### Supplied entries ###
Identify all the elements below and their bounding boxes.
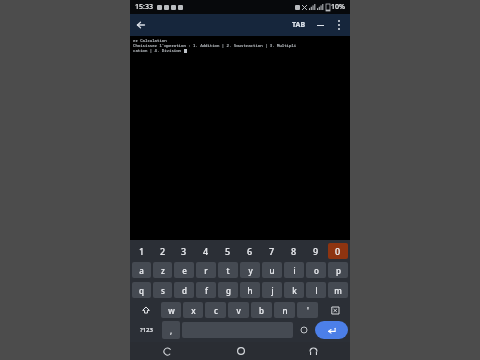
staticText: a <box>139 265 144 276</box>
button[interactable]: r <box>196 262 216 278</box>
button[interactable]: ' <box>297 302 318 318</box>
button[interactable]: e <box>174 262 194 278</box>
staticText: 8 <box>291 245 297 257</box>
staticText: er Calculation <box>133 38 167 43</box>
button[interactable]: Shift <box>132 301 159 319</box>
button[interactable]: i <box>284 262 304 278</box>
staticText: 0 <box>335 245 341 257</box>
button[interactable]: h <box>240 282 260 298</box>
button[interactable]: 4 <box>195 242 217 260</box>
staticText: t <box>226 265 230 276</box>
staticText: v <box>236 305 241 316</box>
button[interactable]: u <box>262 262 282 278</box>
button[interactable]: 2 <box>152 242 173 260</box>
staticText: z <box>161 265 165 276</box>
button[interactable]: , <box>162 321 180 339</box>
staticText: k <box>292 285 297 296</box>
staticText: f <box>205 285 208 296</box>
button[interactable]: f <box>196 282 216 298</box>
staticText: o <box>314 265 319 276</box>
button[interactable]: c <box>205 302 226 318</box>
staticText: l <box>315 285 318 296</box>
button[interactable]: q <box>132 282 151 298</box>
button[interactable]: 1 <box>131 242 152 260</box>
button[interactable]: p <box>328 262 348 278</box>
staticText: d <box>182 285 187 296</box>
button[interactable]: a <box>132 262 151 278</box>
staticText: b <box>259 305 264 316</box>
staticText: c <box>214 305 218 316</box>
button[interactable]: x <box>183 302 203 318</box>
button[interactable]: Enter <box>315 321 348 339</box>
staticText: ?123 <box>140 326 153 334</box>
staticText: y <box>248 265 253 276</box>
staticText: ' <box>307 305 309 316</box>
button[interactable]: ?123 <box>132 321 160 339</box>
button[interactable]: s <box>153 282 172 298</box>
button[interactable]: j <box>262 282 282 298</box>
button[interactable]: 9 <box>305 242 327 260</box>
button[interactable]: Back <box>130 342 204 360</box>
staticText: 15:33 <box>135 2 153 12</box>
button[interactable]: TAB <box>288 14 310 36</box>
button[interactable]: y <box>240 262 260 278</box>
button[interactable]: g <box>218 282 238 298</box>
button[interactable]: o <box>306 262 326 278</box>
button[interactable]: Backspace <box>320 301 348 319</box>
staticText: , <box>170 325 173 336</box>
staticText: 6 <box>247 245 253 257</box>
button[interactable]: l <box>306 282 326 298</box>
button[interactable]: Recents <box>277 342 350 360</box>
staticText: p <box>336 265 341 276</box>
button[interactable]: t <box>218 262 238 278</box>
button[interactable]: Home <box>204 342 277 360</box>
staticText: Choisissez l'operation : 1. Addition | 2… <box>133 43 297 48</box>
staticText: 9 <box>313 245 319 257</box>
button[interactable]: z <box>153 262 172 278</box>
button[interactable]: w <box>161 302 181 318</box>
button[interactable]: 5 <box>217 242 239 260</box>
staticText: n <box>282 305 288 316</box>
button[interactable]: 0 <box>327 242 349 260</box>
button[interactable]: 3 <box>173 242 195 260</box>
staticText: m <box>334 285 342 296</box>
button[interactable]: v <box>228 302 249 318</box>
button[interactable]: More options <box>330 14 348 36</box>
staticText: u <box>269 265 275 276</box>
staticText: i <box>293 265 296 276</box>
staticText: TAB <box>292 20 306 30</box>
button[interactable]: b <box>251 302 272 318</box>
staticText: 4 <box>203 245 209 257</box>
staticText: e <box>182 265 187 276</box>
staticText: x <box>191 305 196 316</box>
button[interactable]: d <box>174 282 194 298</box>
staticText: 2 <box>160 245 166 257</box>
staticText: 10% <box>331 2 345 12</box>
staticText: s <box>161 285 165 296</box>
staticText: 3 <box>181 245 187 257</box>
button[interactable]: k <box>284 282 304 298</box>
button[interactable]: 7 <box>261 242 283 260</box>
button[interactable]: Emoji <box>295 321 313 339</box>
staticText: 1 <box>139 245 145 257</box>
staticText: 5 <box>225 245 231 257</box>
button[interactable]: m <box>328 282 348 298</box>
staticText: w <box>168 305 175 316</box>
button[interactable]: Back <box>130 14 152 36</box>
staticText: g <box>226 285 231 296</box>
button[interactable]: n <box>274 302 295 318</box>
staticText: cation | 4. Division <box>133 48 184 53</box>
button[interactable]: Minimize <box>310 14 330 36</box>
button[interactable]: 8 <box>283 242 305 260</box>
staticText: j <box>271 285 274 296</box>
staticText: 7 <box>269 245 275 257</box>
staticText: r <box>204 265 208 276</box>
staticText: q <box>139 285 144 296</box>
button[interactable]: 6 <box>239 242 261 260</box>
staticText: h <box>247 285 253 296</box>
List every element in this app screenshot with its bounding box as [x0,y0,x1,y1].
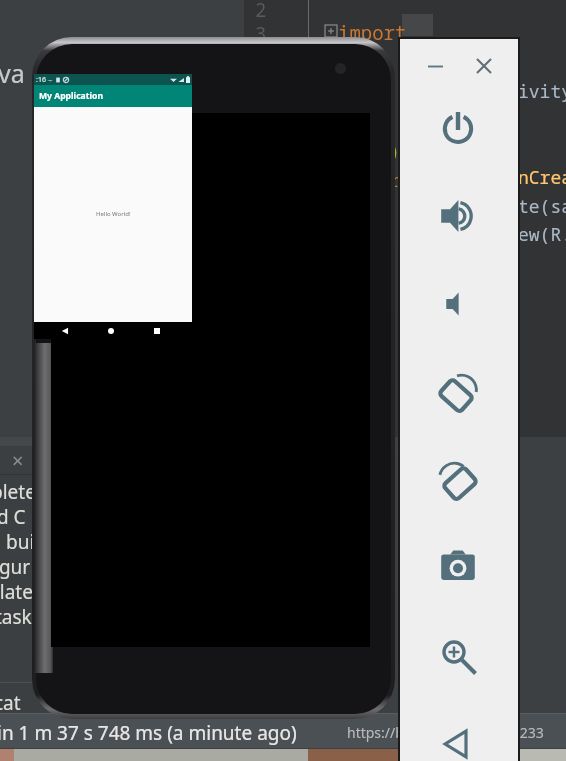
staticText: My Application [39,90,104,102]
staticText: 3 [255,21,267,47]
staticText: https://blog.csdn.net/Ther233 [347,723,544,742]
staticText: in 1 m 37 s 748 ms (a minute ago) [0,720,297,746]
button[interactable]: Volume up [436,194,480,238]
button[interactable]: Rotate left [436,370,480,414]
staticText: ld C [0,504,26,530]
staticText: ew(R. [518,222,566,247]
staticText: )v [389,139,411,164]
button[interactable]: Recents [142,322,172,339]
staticText: nCrea [518,165,566,190]
staticText: task [0,604,32,630]
staticText: plete [0,479,36,505]
button[interactable]: Home [96,322,126,339]
staticText: 2 [255,0,267,23]
button[interactable]: Back [436,722,480,761]
staticText: Hello World! [96,210,131,218]
staticText: cat [0,690,21,716]
button[interactable]: Minimize [417,48,453,84]
button[interactable]: Power [436,106,480,150]
staticText: :16 [36,75,46,85]
staticText: × [12,447,24,474]
staticText: bui [6,529,35,555]
button[interactable]: Screenshot [436,544,480,588]
staticText: igur [0,554,31,580]
staticText: te(sa [518,194,566,219]
button[interactable]: Back [50,322,80,339]
button[interactable]: Zoom in [436,634,480,678]
button[interactable]: Rotate right [436,458,480,502]
staticText: rc [389,168,411,193]
staticText: va [0,56,25,90]
button[interactable]: My Application [34,85,192,107]
button[interactable]: Volume down [436,282,480,326]
staticText: import [338,20,407,46]
staticText: ivity [518,79,566,104]
button[interactable]: Close [466,48,502,84]
staticText: ulate [0,579,33,605]
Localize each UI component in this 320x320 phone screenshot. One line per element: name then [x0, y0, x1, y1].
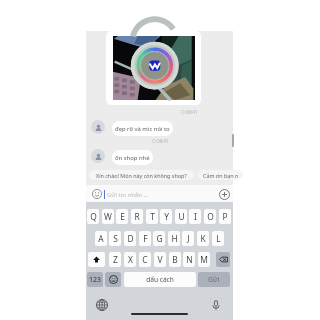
button[interactable]: đẹp rõ và mic nói to	[112, 121, 173, 136]
button[interactable]: Y	[160, 209, 172, 224]
button[interactable]: Change language	[96, 299, 108, 311]
button[interactable]: H	[168, 231, 180, 246]
button[interactable]: P	[219, 209, 231, 224]
button[interactable]: Cảm ơn bạn n	[198, 170, 243, 180]
button[interactable]: O	[204, 209, 216, 224]
staticText: H	[171, 233, 178, 244]
button[interactable]: Emoji	[92, 189, 102, 199]
button[interactable]: D	[124, 231, 136, 246]
button[interactable]: V	[154, 252, 166, 267]
staticText: Cảm ơn bạn n	[203, 172, 239, 179]
staticText: F	[143, 233, 148, 244]
button[interactable]: Voice input	[210, 299, 222, 311]
staticText: R	[134, 211, 140, 222]
button[interactable]: S	[109, 231, 121, 246]
staticText: Gửi	[208, 275, 220, 284]
staticText: ổn shop nhé	[115, 154, 150, 162]
staticText: đẹp rõ và mic nói to	[115, 125, 170, 133]
button[interactable]: Contact avatar	[91, 120, 105, 134]
staticText: Z	[113, 254, 118, 265]
staticText: E	[120, 211, 125, 222]
staticText: N	[186, 254, 193, 265]
staticText: G	[156, 233, 163, 244]
staticText: L	[216, 233, 221, 244]
staticText: A	[98, 233, 104, 244]
staticText: Q	[90, 211, 97, 222]
staticText: P	[222, 211, 228, 222]
button[interactable]: R	[131, 209, 143, 224]
staticText: V	[157, 254, 163, 265]
staticText: M	[200, 254, 208, 265]
staticText: X	[128, 254, 133, 265]
button[interactable]: Add attachment	[219, 189, 230, 200]
button[interactable]: T	[146, 209, 158, 224]
staticText: Gửi tin nhắn ...	[107, 191, 149, 199]
button[interactable]: Backspace	[216, 252, 230, 267]
button[interactable]: Contact avatar	[91, 149, 105, 163]
button[interactable]: F	[139, 231, 151, 246]
button[interactable]: Q	[87, 209, 99, 224]
button[interactable]: Shift	[88, 252, 105, 267]
staticText: U	[178, 211, 185, 222]
button[interactable]: M	[198, 252, 210, 267]
staticText: Xin chào! Món này còn không shop?	[96, 172, 187, 179]
button[interactable]: Z	[109, 252, 121, 267]
button[interactable]: Gửi	[198, 272, 230, 287]
button[interactable]: Emoji keyboard	[105, 272, 121, 287]
button[interactable]: C	[139, 252, 151, 267]
staticText: W	[104, 211, 112, 222]
staticText: J	[187, 233, 190, 244]
button[interactable]: U	[175, 209, 187, 224]
button[interactable]: X	[124, 252, 136, 267]
button[interactable]: L	[212, 231, 224, 246]
staticText: 123	[89, 275, 102, 285]
button[interactable]: J	[182, 231, 194, 246]
button[interactable]: N	[183, 252, 195, 267]
staticText: O	[207, 211, 214, 222]
staticText: K	[200, 233, 206, 244]
staticText: 00:41	[157, 138, 169, 144]
staticText: dấu cách	[146, 275, 174, 284]
button[interactable]: ổn shop nhé	[112, 150, 153, 165]
button[interactable]: I	[189, 209, 201, 224]
button[interactable]	[106, 31, 201, 105]
staticText: D	[127, 233, 134, 244]
button[interactable]: W	[102, 209, 114, 224]
button[interactable]: dấu cách	[124, 272, 196, 287]
staticText: I	[194, 211, 197, 222]
staticText: B	[172, 254, 178, 265]
button[interactable]: K	[197, 231, 209, 246]
button[interactable]: B	[169, 252, 181, 267]
staticText: S	[113, 233, 118, 244]
button[interactable]: A	[95, 231, 107, 246]
staticText: 00:41	[186, 109, 198, 115]
button[interactable]: G	[153, 231, 165, 246]
staticText: T	[150, 211, 155, 222]
button[interactable]: E	[116, 209, 128, 224]
staticText: C	[142, 254, 148, 265]
button[interactable]: 123	[87, 272, 103, 287]
staticText: Y	[164, 211, 169, 222]
button[interactable]: Xin chào! Món này còn không shop?	[89, 170, 194, 180]
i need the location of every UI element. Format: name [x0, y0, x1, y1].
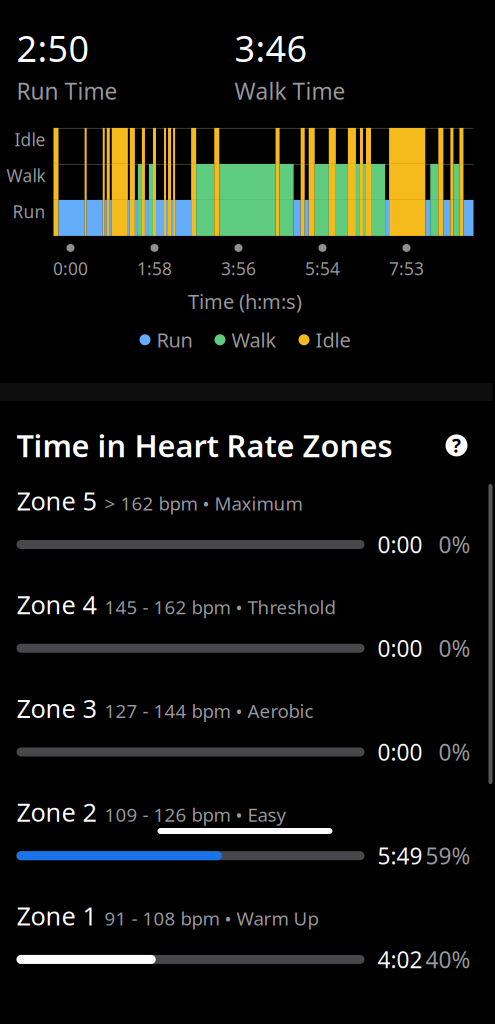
- staticText: 127 - 144 bpm • Aerobic: [104, 698, 314, 723]
- staticText: Time (h:m:s): [188, 288, 302, 314]
- staticText: 3:46: [234, 24, 308, 72]
- staticText: 145 - 162 bpm • Threshold: [104, 594, 336, 619]
- staticText: 0:00: [378, 633, 422, 663]
- staticText: Time in Heart Rate Zones: [16, 425, 392, 466]
- staticText: Walk: [232, 326, 276, 353]
- staticText: 0%: [438, 737, 470, 767]
- staticText: 4:02: [378, 944, 422, 974]
- staticText: Idle: [316, 326, 350, 353]
- staticText: 40%: [426, 944, 470, 974]
- staticText: Zone 3: [16, 691, 96, 725]
- staticText: 2:50: [16, 24, 90, 72]
- button[interactable]: About heart rate zones: [440, 428, 474, 462]
- staticText: ?: [452, 433, 461, 458]
- staticText: Zone 4: [16, 588, 96, 621]
- staticText: 59%: [426, 841, 470, 871]
- staticText: Zone 2: [16, 795, 96, 829]
- staticText: 0%: [438, 529, 470, 560]
- staticText: 5:49: [378, 841, 422, 871]
- staticText: 109 - 126 bpm • Easy: [104, 802, 286, 827]
- staticText: Walk: [6, 164, 46, 187]
- staticText: 0:00: [53, 257, 88, 280]
- staticText: 91 - 108 bpm • Warm Up: [104, 906, 318, 931]
- staticText: 3:56: [221, 257, 256, 280]
- staticText: Zone 1: [16, 899, 96, 932]
- staticText: Idle: [14, 128, 46, 151]
- staticText: 7:53: [389, 257, 424, 280]
- staticText: > 162 bpm • Maximum: [104, 491, 302, 516]
- staticText: Run: [12, 200, 46, 223]
- staticText: 5:54: [305, 257, 340, 280]
- staticText: Run: [156, 326, 192, 353]
- staticText: 0%: [438, 633, 470, 663]
- staticText: Walk Time: [234, 76, 346, 106]
- staticText: 1:58: [137, 257, 172, 280]
- staticText: Zone 5: [16, 484, 96, 517]
- staticText: 0:00: [378, 737, 422, 767]
- staticText: 0:00: [378, 529, 422, 560]
- staticText: Run Time: [16, 76, 118, 106]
###
■ What the exercise asks:
Of all the lines in the data above, show only those that hold the word "name".

■ Exercise response:
Localize each UI component in this 320x320 phone screenshot. One line per element: name then [x0, y0, x1, y1].
i need the location of every UI element. Format: name [x0, y0, x1, y1].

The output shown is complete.